I take curcumin, but only 700 mg per day--will need to do more research on it, and come up with a protocol including a number of chelators, IP 6, malic acid, etc.
I know you are waiting for the IP 6, but are you now taking any other chelators?

I will most probably start EDTA next week--need to do lots of studying on the two options, Calciium or Disodium, and their impact on MS and a few other health issues I have--and discuss my findings with Dr and come up with which we will use.(she is rare in letting me have major input in what we do, but of course she has final say. )--She also gave me script for the color doppler recommened re: CCSVI, and left it for me to contact radiologists to discuss it. I'll print out the protocol for them--but now read that since this on veins, and the usual is on arteries, will have a hard time finding anyone expert in it. So will contact the MS clinic at a major teaching hospital here (NYC), and see if they have heard of CCSVI yet, and if they have a radiologist that might be more versed in this than the usual. But this is something I can do even after the chelation, so no great rush.

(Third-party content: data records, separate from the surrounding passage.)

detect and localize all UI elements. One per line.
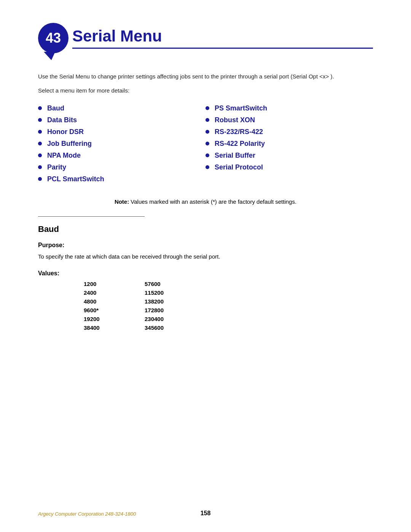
bullet-icon [206, 165, 209, 169]
menu-link-baud[interactable]: Baud [47, 104, 64, 112]
values-row-3: 4800 138200 [84, 298, 373, 305]
menu-items-container: Baud Data Bits Honor DSR Job Buffering N… [38, 104, 373, 187]
value-138200: 138200 [145, 298, 175, 305]
bullet-icon [38, 177, 42, 181]
menu-link-serial-protocol[interactable]: Serial Protocol [215, 163, 263, 171]
menu-link-rs422-polarity[interactable]: RS-422 Polarity [215, 140, 265, 148]
value-57600: 57600 [145, 281, 175, 287]
note-box: Note: Values marked with an asterisk (*)… [38, 198, 373, 205]
menu-link-data-bits[interactable]: Data Bits [47, 116, 77, 124]
select-prompt: Select a menu item for more details: [38, 87, 373, 94]
title-area: Serial Menu [65, 27, 373, 48]
purpose-text: To specify the rate at which data can be… [38, 252, 373, 261]
bullet-icon [206, 153, 209, 157]
values-row-1: 1200 57600 [84, 281, 373, 287]
page-footer: 158 Argecy Computer Corporation 248-324-… [0, 510, 411, 517]
menu-column-left: Baud Data Bits Honor DSR Job Buffering N… [38, 104, 206, 187]
bullet-icon [38, 118, 42, 122]
bullet-icon [38, 165, 42, 169]
value-1200: 1200 [84, 281, 114, 287]
menu-item-serial-buffer[interactable]: Serial Buffer [206, 152, 373, 160]
menu-item-pcl-smartswitch[interactable]: PCL SmartSwitch [38, 175, 206, 183]
section-divider [38, 216, 145, 217]
purpose-label: Purpose: [38, 242, 373, 249]
value-4800: 4800 [84, 298, 114, 305]
menu-item-data-bits[interactable]: Data Bits [38, 116, 206, 124]
header-section: 43 Serial Menu [38, 23, 373, 53]
note-label: Note: Values marked with an asterisk (*)… [115, 198, 296, 205]
menu-item-honor-dsr[interactable]: Honor DSR [38, 128, 206, 136]
bullet-icon [206, 130, 209, 134]
menu-item-serial-protocol[interactable]: Serial Protocol [206, 163, 373, 171]
intro-description: Use the Serial Menu to change printer se… [38, 72, 373, 81]
bullet-icon [206, 142, 209, 145]
bullet-icon [206, 106, 209, 110]
value-172800: 172800 [145, 307, 175, 313]
bullet-icon [38, 106, 42, 110]
menu-item-job-buffering[interactable]: Job Buffering [38, 140, 206, 148]
menu-link-pcl-smartswitch[interactable]: PCL SmartSwitch [47, 175, 104, 183]
value-115200: 115200 [145, 289, 175, 296]
menu-link-ps-smartswitch[interactable]: PS SmartSwitch [215, 104, 267, 112]
menu-item-parity[interactable]: Parity [38, 163, 206, 171]
value-345600: 345600 [145, 324, 175, 331]
menu-link-robust-xon[interactable]: Robust XON [215, 116, 255, 124]
menu-item-robust-xon[interactable]: Robust XON [206, 116, 373, 124]
value-2400: 2400 [84, 289, 114, 296]
value-38400: 38400 [84, 324, 114, 331]
menu-item-rs232[interactable]: RS-232/RS-422 [206, 128, 373, 136]
values-label: Values: [38, 270, 373, 277]
chapter-number: 43 [46, 30, 61, 46]
menu-link-honor-dsr[interactable]: Honor DSR [47, 128, 84, 136]
value-230400: 230400 [145, 316, 175, 322]
footer-company: Argecy Computer Corporation 248-324-1800 [38, 511, 136, 517]
note-text: Values marked with an asterisk (*) are t… [129, 198, 296, 205]
menu-column-right: PS SmartSwitch Robust XON RS-232/RS-422 … [206, 104, 373, 187]
menu-link-npa-mode[interactable]: NPA Mode [47, 152, 81, 160]
bullet-icon [38, 142, 42, 145]
page: 43 Serial Menu Use the Serial Menu to ch… [0, 0, 411, 532]
value-9600: 9600* [84, 307, 114, 313]
baud-heading: Baud [38, 224, 373, 234]
menu-item-npa-mode[interactable]: NPA Mode [38, 152, 206, 160]
values-table: 1200 57600 2400 115200 4800 138200 9600*… [84, 281, 373, 331]
bullet-icon [206, 118, 209, 122]
note-prefix: Note: [115, 198, 129, 205]
menu-link-serial-buffer[interactable]: Serial Buffer [215, 152, 255, 160]
menu-link-job-buffering[interactable]: Job Buffering [47, 140, 92, 148]
values-row-2: 2400 115200 [84, 289, 373, 296]
menu-item-baud[interactable]: Baud [38, 104, 206, 112]
title-underline [72, 48, 373, 49]
menu-link-parity[interactable]: Parity [47, 163, 66, 171]
page-title: Serial Menu [72, 27, 373, 45]
values-row-5: 19200 230400 [84, 316, 373, 322]
chapter-badge: 43 [38, 23, 68, 53]
menu-item-rs422-polarity[interactable]: RS-422 Polarity [206, 140, 373, 148]
menu-link-rs232[interactable]: RS-232/RS-422 [215, 128, 263, 136]
value-19200: 19200 [84, 316, 114, 322]
values-row-6: 38400 345600 [84, 324, 373, 331]
bullet-icon [38, 130, 42, 134]
values-row-4: 9600* 172800 [84, 307, 373, 313]
menu-item-ps-smartswitch[interactable]: PS SmartSwitch [206, 104, 373, 112]
bullet-icon [38, 153, 42, 157]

And Merlyn, I think you raise incredibly good questions. Indeed, the point re: iron and parkinson's impacts this whole issue, and is one more reason to wait and see what develops here rather than rush in hastily--meanwhile, doing our own research. I'll try to see what I can re the Parkinson's iron--who knows, if enough of us check into it, we might be able to make a connection with the MS iron deposition.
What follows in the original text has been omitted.